Leaving out every picture, transcribe the lines from the line that contains "7013 Dollarway Road" to the end of the entries below, both ends included.

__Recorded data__
□ □ □ □ □ □ □

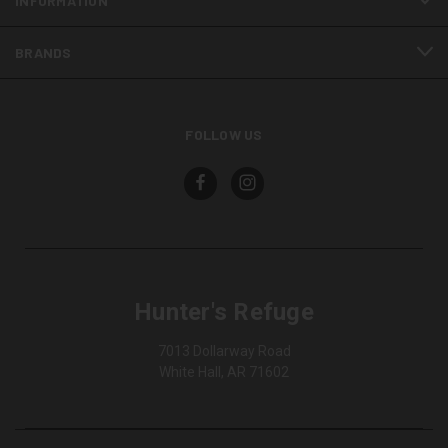
INFORMATION
BRANDS
FOLLOW US
Hunter's Refuge
7013 Dollarway Road
White Hall, AR 71602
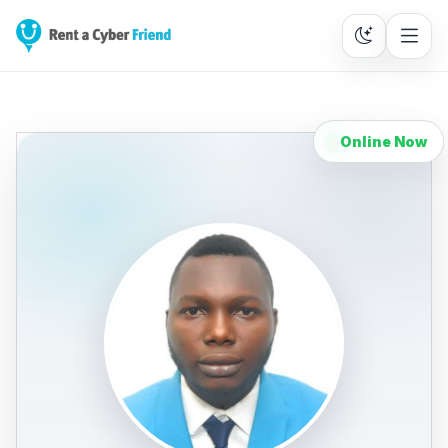
Online Now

□ □ □ □ □ □ □

__SOLUTION BELOW__
7013 Dollarway Road
White Hall, AR 71602
Online Now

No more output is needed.